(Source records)

▽

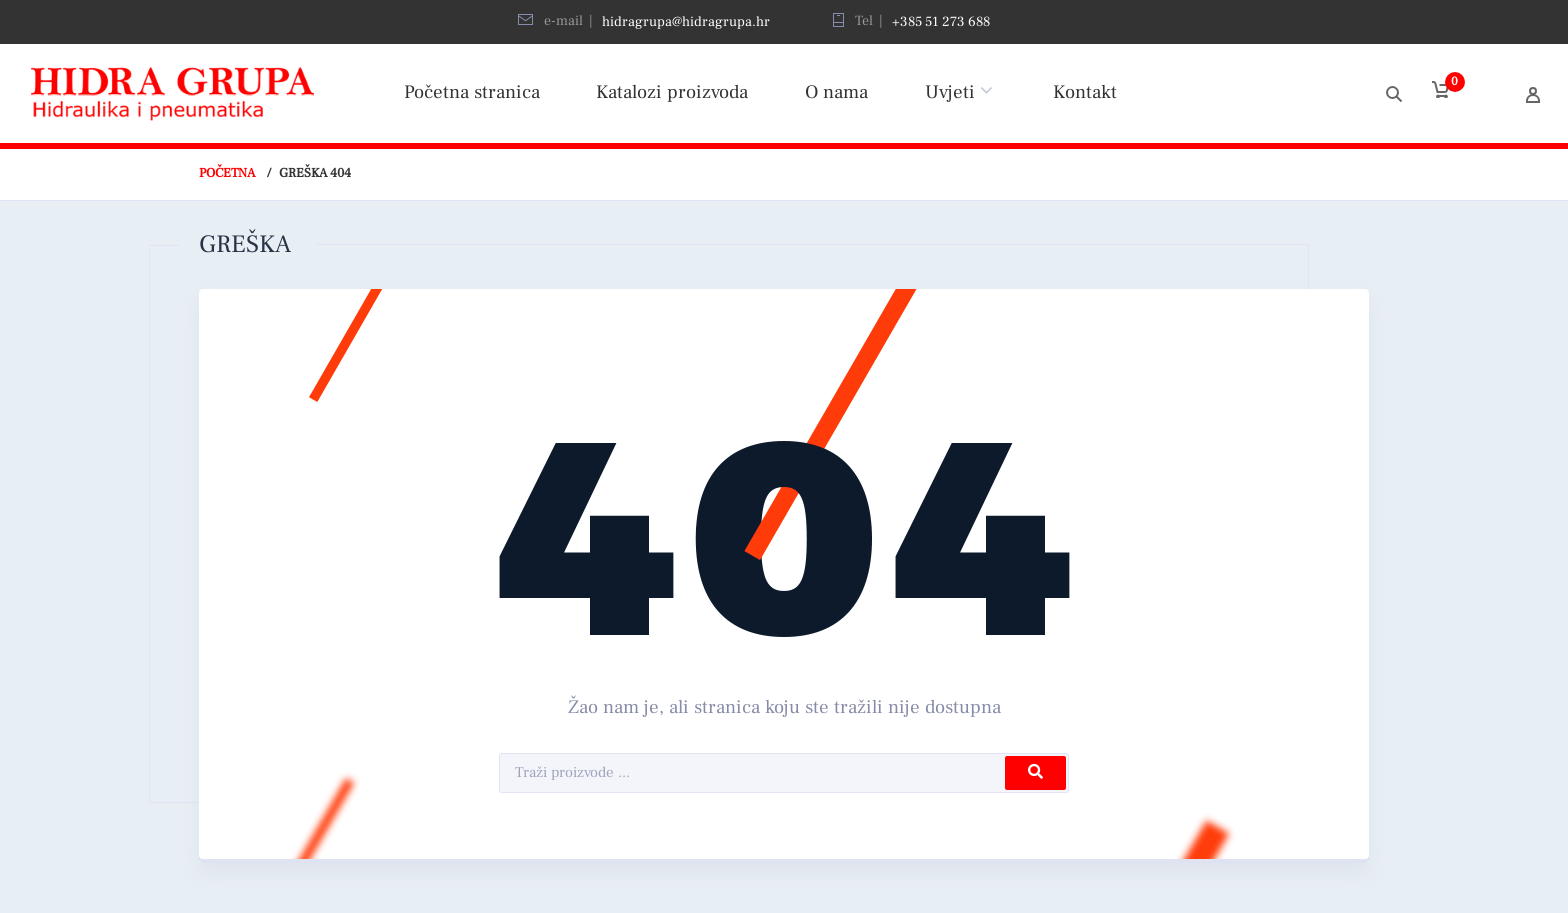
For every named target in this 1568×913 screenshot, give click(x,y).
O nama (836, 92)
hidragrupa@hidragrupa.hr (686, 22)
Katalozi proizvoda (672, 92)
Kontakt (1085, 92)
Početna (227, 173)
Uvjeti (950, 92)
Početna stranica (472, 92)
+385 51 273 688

△

This exercise asks for the data above to be given again exactly, without pictures.

For every named target in this 1568×913 screenshot, give click(x,y).
O nama (836, 92)
hidragrupa@hidragrupa.hr (686, 22)
Katalozi proizvoda (672, 92)
Kontakt (1085, 92)
Početna (227, 173)
Uvjeti (950, 92)
Početna stranica (472, 92)
+385 51 273 688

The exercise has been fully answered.